Thursday, December 8, 2011
The Wise Brain and the Wild Brain
we’re all born with ancient brains from back when we hunted on the plains,
and though an awful lot has changed, we still chase the things we taste:
salt, sugar, sex, starch, fat and love—we crave all of the above,
and it feels right when we find them, but we can never get enough...
Brad Yoder, 2011, all rights reserved
Sometimes I show the above diagram to a client to illustrate how we humans tend to make decisions, wise and otherwise.
The lower part of the brain, the subcortex, I point out, is the part of our complex nervous system that is much like that of the rest of God’s creatures. It is the primitive, reactive part of the brain designed to help us survive, the part that generates the arousal needed for our “fight or flight” responses to perceived threats. It’s an important asset when there is a fire, an accident or any other immediate or possible danger, and is also the part of us that regulates body functions and urges us to satisfy our cravings for food, drink and sex.
The higher brain, the neocortex, represents our amazing capacity for reflection, reasoning and creative problem-solving, and in my opinion is the part of us that most represents the image of God. It is here that we can make wise and thoughtful decisions, "wise" representing the kinds of actions we will later feel the least remorse about, and "foolish" being the kinds of impulse-based behaviors about which we are most likely to have profound regrets.

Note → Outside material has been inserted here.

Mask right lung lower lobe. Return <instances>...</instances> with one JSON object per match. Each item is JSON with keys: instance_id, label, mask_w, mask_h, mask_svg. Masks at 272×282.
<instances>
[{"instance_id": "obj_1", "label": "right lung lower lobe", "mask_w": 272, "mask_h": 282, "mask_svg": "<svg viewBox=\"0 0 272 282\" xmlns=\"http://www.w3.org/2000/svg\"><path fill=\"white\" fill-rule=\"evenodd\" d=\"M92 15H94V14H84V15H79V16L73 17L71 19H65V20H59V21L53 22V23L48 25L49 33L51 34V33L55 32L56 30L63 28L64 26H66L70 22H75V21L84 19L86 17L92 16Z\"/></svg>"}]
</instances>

It is of course possible for this higher brain to come up with all kinds of nefarious and unwise schemes as well, depending on the moral values of the individual.
At any rate, when the lower part of our brain is highly activated, is in that impulsive mode in which strong feelings of fear, anger, or desire are escalating, the upper brain is half shut down, is more likely to just be ignored or bypassed. Which may be called for, even lifesaving, in case of a real emergency requiring immediate and drastic action, but catastrophic in life situations that call for careful choice-making.

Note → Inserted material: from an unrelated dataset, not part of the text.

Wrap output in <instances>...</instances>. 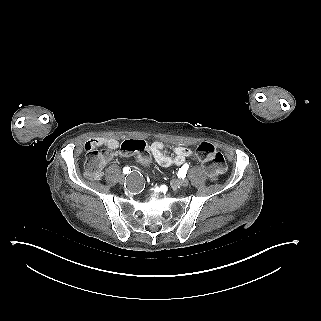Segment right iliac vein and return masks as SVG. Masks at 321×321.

All too often we humans tend to overreact to situations, perceiving them as crises when they simply represent normal problems. As a result we find ourselves behaving inappropriately, from the reactive rather than the reflective cortex of our brain.
All of the above is vastly oversimplified, of course, in that our brains are far more complex than I’ve described, but I still see this as a helpful picture to keep in mind. We’re surely better off being mindful of which part of our brain is calling the shots, and to make sure we are making wise, life-enhancing choices we’ll feel best about--and blessed by--one, ten or fifty years from now.
So much depends on whether the wise brain or the wild brain is in charge.